In a first-of-its-kind study, criminologists from Michigan State University and Loyola University Chicago interviewed 71 pimps in Atlanta and Chicago to determine how their marketing decisions are influenced by police enforcement of online prostitution.
The findings, published in the journal Victims & Offenders, suggest pimps are generally thriving by adapting to new technologies and utilizing deceptive online marketing tactics. The pimps reported an average annual income of about $75,000, with more than one third of them making at least $100,000.
"We found that pimps are exploiting the anonymity that new technology and websites allow," said Mary Finn, lead author of the study and director of MSU's School of Criminal Justice. "For police, targeted enforcement of the virtual world appears to have very limited potential to deter pimps from managing and advertising the services of sex workers."

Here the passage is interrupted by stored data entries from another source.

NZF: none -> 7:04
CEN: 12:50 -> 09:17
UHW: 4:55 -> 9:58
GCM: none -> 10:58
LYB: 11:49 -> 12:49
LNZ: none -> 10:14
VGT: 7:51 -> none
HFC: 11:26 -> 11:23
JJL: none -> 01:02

Technology has reshaped the contours of prostitution, with an estimated 80 percent of all sales of sex now occurring online. Law enforcement has focused most of its efforts on monitoring sites used frequently by the public, mainly Craigslist and Backpage.
But most pimps said they still advertise on those sites, albeit deceptively - hiding the solicitation under the auspices of a massage or date, for example. Specialty websites have also taken off, and online-savvy pimps use their own language, symbols and disingenuous photos to advertise their services and communicate with customers.
"They even have mobile apps now so when you're in a city and you want to know if there is a prostitute nearby, you type in your address and it will give you the locations," Finn said. "So the technology they are using to market the sale of sex is pretty phenomenal."
Finn interviewed Atlanta pimps in the conference room of a university building, while her co-investigator, Loretta Stalans with the University of Loyola Chicago, interviewed Chicago pimps in a public teahouse. The pimps were recruited through ads placed on Backpage and paid $60 per interview. Finn noted that pimps not only are used to interacting with strangers, but also to connecting them to an illegal service. "So pimps take greater risks in their business life, and this is just another business risk."
Ultimately, she said, police can focus only so much on attacking prostitution. With limited resources and personnel, law enforcement generally targets the most egregious cases of exploitation first, such as those involving sex trafficking and minors.
As long as the demand is there for illicit sex services, there will most likely be a market for it, Finn suggested.
"Targeting prostitution is going to have a minimal effect until we decide how we want to regard the sale of sex," she said. "If our primary concern is the exploitation of vulnerable people, maybe we need to start thinking about why it is that people go into the sale of sex to begin with. Generally it's because they can make a lot of money, with having very little skill, that they can't make other places. So it boils down to having creative economic opportunities for people who don't have other choices."